An HOC with state and handlers is like a mini-redux anyways. So something like this should really get you moving

export function withStateHandlers(Component) {
  // ...and returns another component...
  return class extends React.Component {
    constructor(props) {
      super(props);
      this.handleChange = this.handleChange.bind(this);
      this.state = {};
    }

    handleChange() {
      this.setState({});
    }

    render() {
      const handlers = { handleChange: this.handleChange };
      const ThemeContext = React.createContext({ state: this.state, handlers });
      return (
        <ThemeContext.Consumer>
          {context => (
            <Component
              {...props}
              state={context.state}
              handlers={context.handlers}
            />
          )}
        </ThemeContext.Consumer>
      );
    }
  };
}

then, anywhere you want to access state or use a handler, you use it as if it was local

// stateless
const App = ({ state, handlers }) => {
   // here you have access

  handlers.handleChange()
}

// class
class App extends Component {
  // here you also have access

  return (
  <input handleChange={this.props.handlers.handleChange} />
  )
}

// but you must export the wrapped component
// to get access to the wrapped context
export default withStateHandlers(App)

I think this would be your most elegant solution.
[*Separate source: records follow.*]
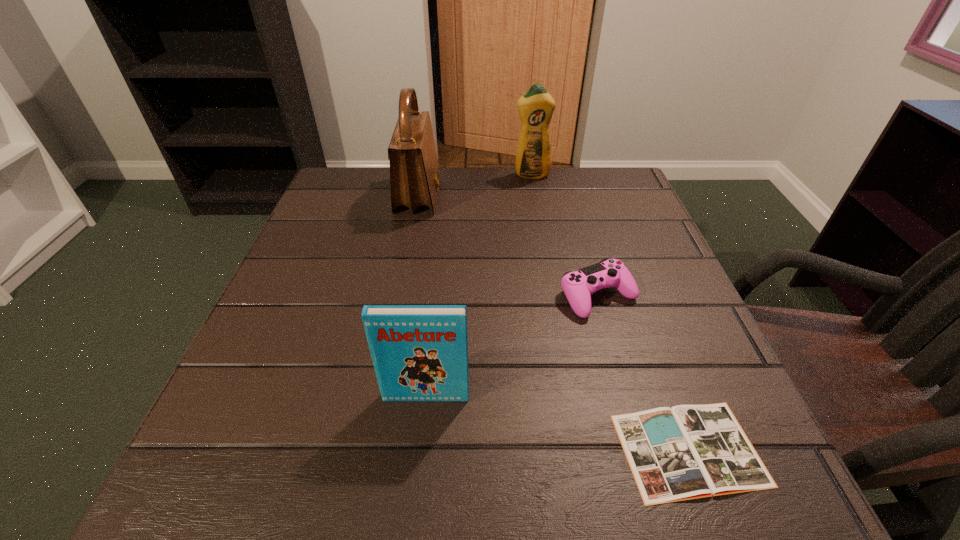 Find the location of a particular element. vacant point that satisfies the following two spatial constraints: 1. on the front cover of the taller book; 2. on the left side of the shorter book is located at coordinates (420, 450).

Find the location of a particular element. The width and height of the screenshot is (960, 540). vacant point that satisfies the following two spatial constraints: 1. on the front flap of the shoulder bag; 2. on the back side of the shortest object is located at coordinates (369, 450).

You are a GUI agent. You are given a task and a screenshot of the screen. Output one action in this format:
    pyautogui.click(x=<x>, y=<y>)
    Task: Click on the vacant space that satisfies the following two spatial constraints: 1. on the front flap of the shoulder bag; 2. on the right side of the control
    Image resolution: width=960 pixels, height=540 pixels.
    Given the screenshot: What is the action you would take?
    pyautogui.click(x=398, y=296)

Where is `free spot that satisfies the following two spatial constraints: 1. on the front cover of the taller book; 2. on the left side of the nearer book`? This screenshot has height=540, width=960. free spot that satisfies the following two spatial constraints: 1. on the front cover of the taller book; 2. on the left side of the nearer book is located at coordinates coord(420,450). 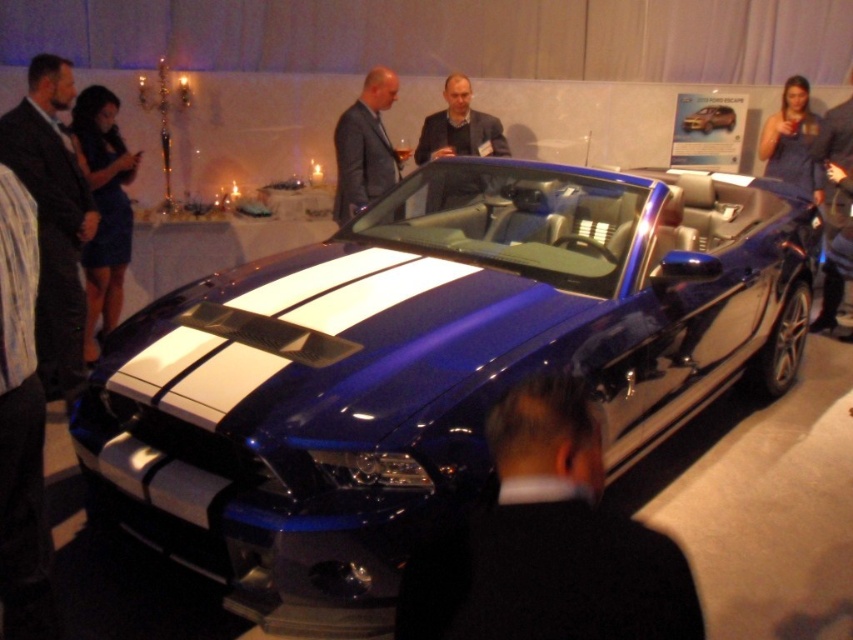 You are a photographer setting up a shoot for a car magazine. You want to ensure that the shiny blue convertible at center is the main focus of the photo. Given that the matte gray suit at center is also present, how can you use their height difference to emphasize the car?

Since the shiny blue convertible at center is taller than the matte gray suit at center, positioning the camera at a lower angle would highlight the car by making it dominate the frame vertically, while the shorter matte gray suit at center can be placed in the foreground to add context without overshadowing the vehicle.

You are a photographer at the car exhibition and need to position the black leather jacket at lower center and the matte gray suit at center so that both are visible in the frame. Since you can only adjust their positions horizontally, which object should you move to the left to make space?

Since the black leather jacket at lower center is wider than the matte gray suit at center, you should move the black leather jacket at lower center to the left to create more space for both objects to fit in the frame. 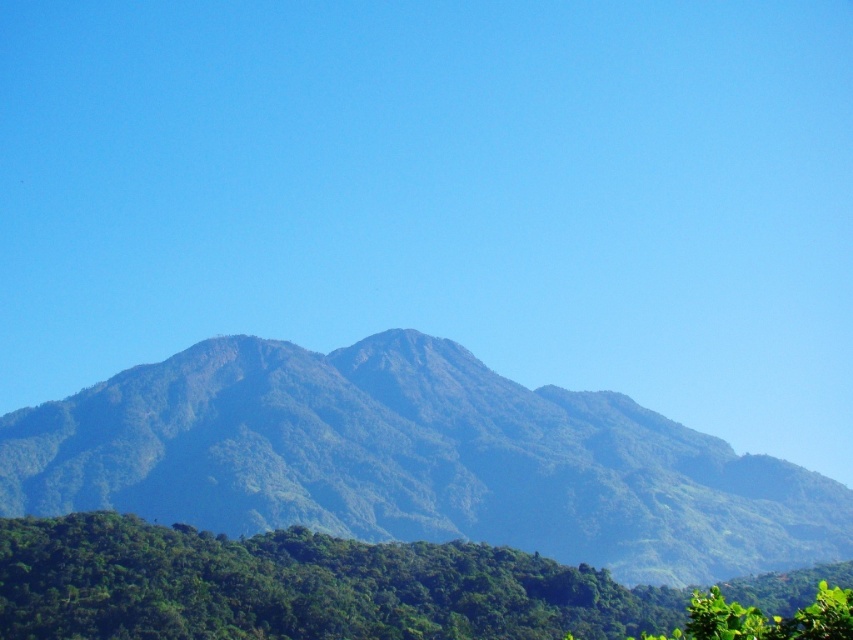 Question: In this image, where is green leafy mountain range at center located relative to green leafy tree at lower center?

Choices:
 (A) above
 (B) below

Answer: (A)

Question: Is green leafy mountain range at center smaller than green leafy tree at lower center?

Choices:
 (A) no
 (B) yes

Answer: (A)

Question: Which of the following is the closest to the observer?

Choices:
 (A) (45, 496)
 (B) (746, 593)

Answer: (B)

Question: Does green leafy mountain range at center appear under green leafy tree at lower center?

Choices:
 (A) yes
 (B) no

Answer: (B)

Question: Which object is closer to the camera taking this photo?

You’ll get the benefit of keeping state changes in one place like with redux, while being able to connect to it from other components without having to drill down props or lift state.

OK, so the fresh air was awesome and I thought about this project all weekend. B ut when I got back, my code was spaghetti and I reverted back to the prior code where state is in the form level.

I don’t know how to proceed, so i think i’m going to jupm back into the web dev bootcamp course where they build out the full stack with react & redux and see what I learn.

Unless you can suggest another direction.